This study was approved by the Institutional Animal Care and Use Committee of the Kaohsiung Chang Gung Memorial Hospital. Virgin Sprague-Dawley rats (12–16 weeks old) were obtained from BioLASCO Taiwan Co, Ltd (Taipei, Taiwan) and were housed and maintained in a facility that was accredited by the Association for Assessment and Accreditation of Laboratory Animal Care International. Male Sprague-Dawley rats were caged with individual females until mating was confirmed by observation of a vaginal plug. Pregnant rats (n=9) received L-NAME administration at 60 mg/kg/d by a subcutaneous osmotic pump (Alza Corporation, Palo Alto, CA) during the whole period of pregnancy. Pregnant rats (n=3) that received continuous infusion of isosmotic saline solution were used as controls. Three of the L-NAME–treated rats received 0.01% melatonin (L-NAME+M) in drinking water during the entire pregnancy and lactation (ie, a total of 6 weeks) to cover the entire nephrogenesis. Melatonin was prepared twice weekly by dissolving the drug (10 mg) in 1 mL of 100% ethanol. This solution was then diluted with water to a final concentration of 0.01%. Water bottles were wrapped with aluminum foil to protect them from the light. Three of the L-NAME–treated rats received 1% NAC (L-NAME+NAC) in drinking water during the entire pregnancy and lactation. The doses of melatonin and NAC that were used here were based on our previous studies conducted in rats. Given that hypertension occurs at a higher rate and at an earlier age in males than females, only male offspring were selected from each litter and used in subsequent experiments. One-half of them were killed at birth for an NGS study which left 32 pups available. After birth, the subjects that came from litters were culled to 8 pups to standardize the received quantity of milk and maternal pup care. Male pups were assigned to 4 groups (n=8/group): control, L-NAME, L-NAME+M, and L-NAME+NAC.
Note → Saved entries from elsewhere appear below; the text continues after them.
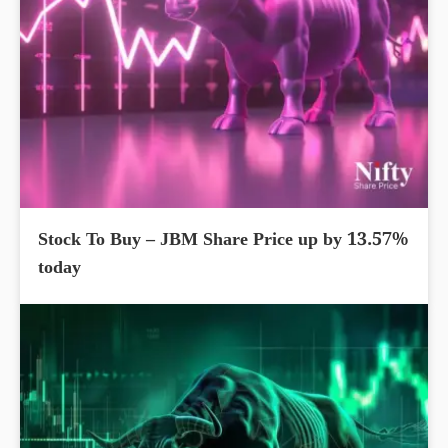
Stock To Buy – JBM Share Price up by 13.57%
today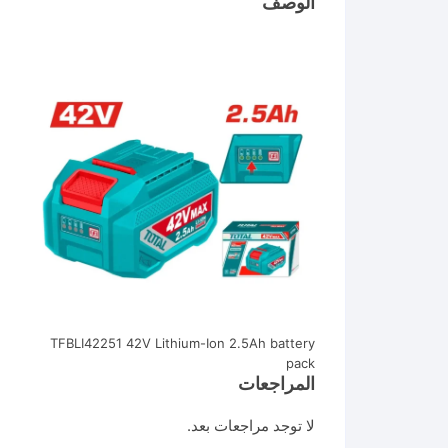
الوصف
TFBLI42251 42V Lithium-Ion 2.5Ah battery
pack
المراجعات
لا توجد مراجعات بعد.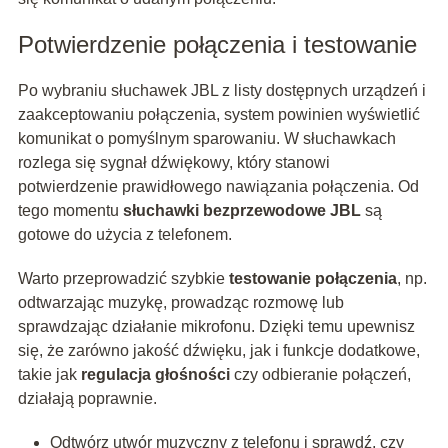
Potwierdzenie połączenia i testowanie
Po wybraniu słuchawek JBL z listy dostępnych urządzeń i
zaakceptowaniu połączenia, system powinien wyświetlić
komunikat o pomyślnym sparowaniu. W słuchawkach
rozlega się sygnał dźwiękowy, który stanowi
potwierdzenie prawidłowego nawiązania połączenia. Od
tego momentu
słuchawki bezprzewodowe JBL
są
gotowe do użycia z telefonem.
Warto przeprowadzić szybkie
testowanie połączenia
, np.
odtwarzając muzykę, prowadząc rozmowę lub
sprawdzając działanie mikrofonu. Dzięki temu upewnisz
się, że zarówno jakość dźwięku, jak i funkcje dodatkowe,
takie jak
regulacja głośności
czy odbieranie połączeń,
działają poprawnie.
Odtwórz utwór muzyczny z telefonu i sprawdź, czy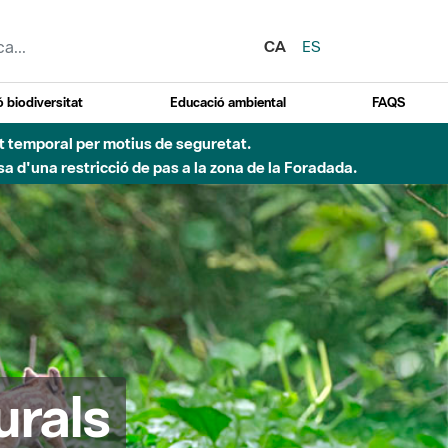
CA
ES
 biodiversitat
Educació ambiental
FAQS
ent temporal per motius de seguretat.
a d'una restricció de pas a la zona de la Foradada.
urals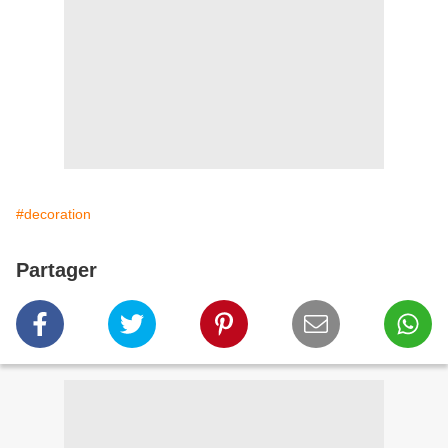
#decoration
Partager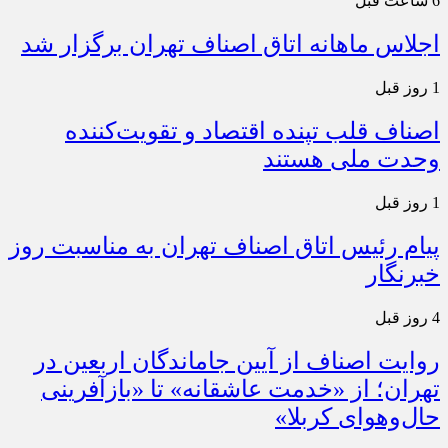
6 ساعت قبل
اجلاس ماهانه اتاق اصناف تهران برگزار شد
1 روز قبل
اصناف قلب تپنده اقتصاد و تقویت‌کننده
وحدت ملی هستند
1 روز قبل
پیام رئیس اتاق اصناف تهران به مناسبت روز
خبرنگار
4 روز قبل
روایت اصناف از آیین جاماندگان اربعین در
تهران؛ از «خدمت عاشقانه» تا «بازآفرینی
حال‌وهوای کربلا»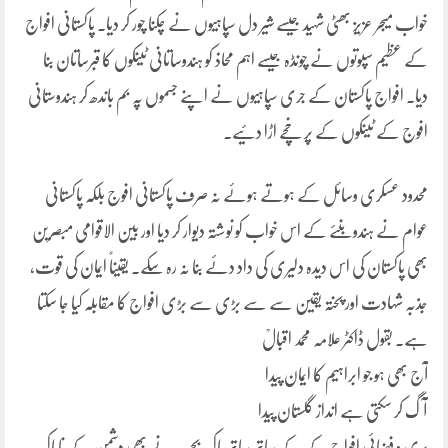
خواب میجر عزیز بھٹی شہید جیسے شیر دل سپاہیوں نے چکنا چور کر دیا۔ پاکستانی افواج
کے عظیم سپوتوں نے چونڈہ جیسے اہم محاذ کو ہندوساتانی ٹینکوں کا قبرساتان بنا
دیا۔ افواج پاکستان کے جری سپاہیوں نے اپنے جسموں پہ بم باندھ کر ہندوستانی
افوج کے ٹینکوں کے پر خچے اڑا دئیے۔
محدود عسکری وسائل کے ہوتے ہوئے نہ صرف پاکستانی افوج بلکہ پاکستانی
عوام نے ہندو بنئے کے اس خواب کو نوشتہ دیوار کر دیا اور بین الاقوامی مبصرین
بھی پاکستان کی اس دیدہ دلیری کی داد دئے بنا نہ رہ سکے۔ یقیناً ایمان کی قوت،
جذبہ شہادت اور پختہ یقین سے سے بڑی سے بڑی افواج کا مقابلہ کیا جا سکتا
ہے۔ بقول ڈاکٹر علامہ محمد اقبالؒ
آج بھی ہو جو ابراہیم کا ایمان پیدا
آگ کر سکتی ہے انداز گلستان پیدا
بری و فضائی افواج کے کے ساتھ ساتھ پاک بحریہ نے بھی دشمن کے ناپاک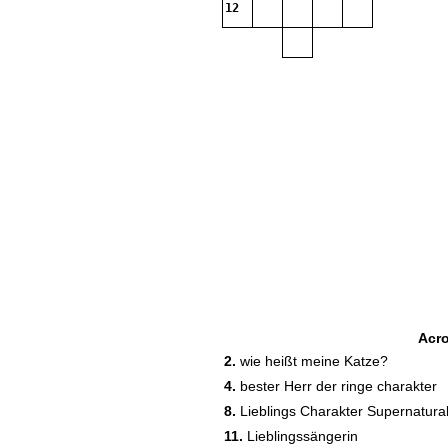
12
Acr
2.
wie heißt meine Katze?
4.
bester Herr der ringe charakter
8.
Lieblings Charakter Supernatura
11.
Lieblingssängerin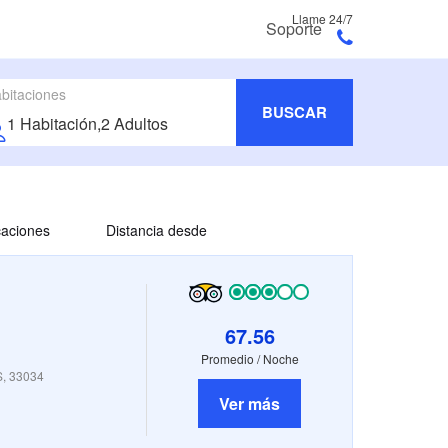
Llame 24/7
Soporte
bitaciones
BUSCAR
icaciones
Distancia desde
67.56
Promedio / Noche
US, 33034
Ver más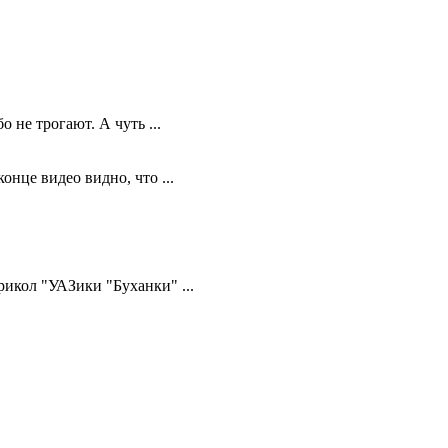
 не трогают. А чуть ...
нце видео видно, что ...
икол "УАЗики "Буханки" ...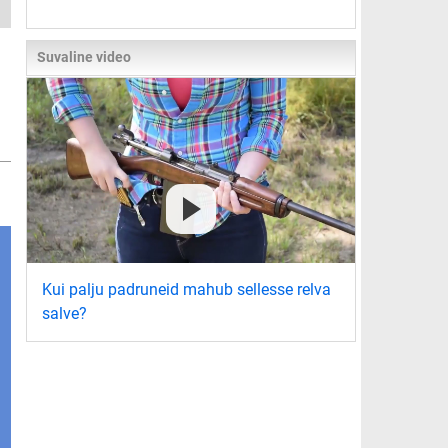
Suvaline video
Kui palju padruneid mahub sellesse relva
salve?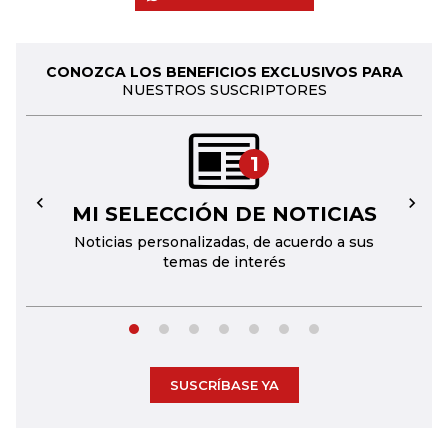
CONOZCA LOS BENEFICIOS EXCLUSIVOS PARA
NUESTROS SUSCRIPTORES
1
MI SELECCIÓN DE NOTICIAS
←
→
Noticias personalizadas, de acuerdo a sus
temas de interés
SUSCRÍBASE YA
Blood pressure (BP) was measured in conscious rats by an indirect tail-cuff method (BP-2000; Visitech Systems, Inc, Apex, NC) after they had been trained systematically. To ensure accuracy and reproducibility, the rats were acclimated to restraint and tail-cuff inflation for 1 week before the experiment. Three stable measurements were obtained and were averaged. The remaining rats were killed at 12 weeks of age. Heparinized blood samples were collected, and the kidneys were harvested and stored at –80°C freezer for further analysis. The H 2 S-producing capacity of the kidney was measured as previously described. The tissue concentration was factored for the protein concentration, which was represented as micromoles per gram of protein per minute. Plasma levels of NOx; NO 2 + NO 3 were measured by the Griess reaction, as previously described. Renal 8-isoprostane level, a marker of oxidative stress, was measured with an enzyme-linked immunosorbent assay kit (Cayman, Ann Arbor, MI), according to the manufacturer’s protocol.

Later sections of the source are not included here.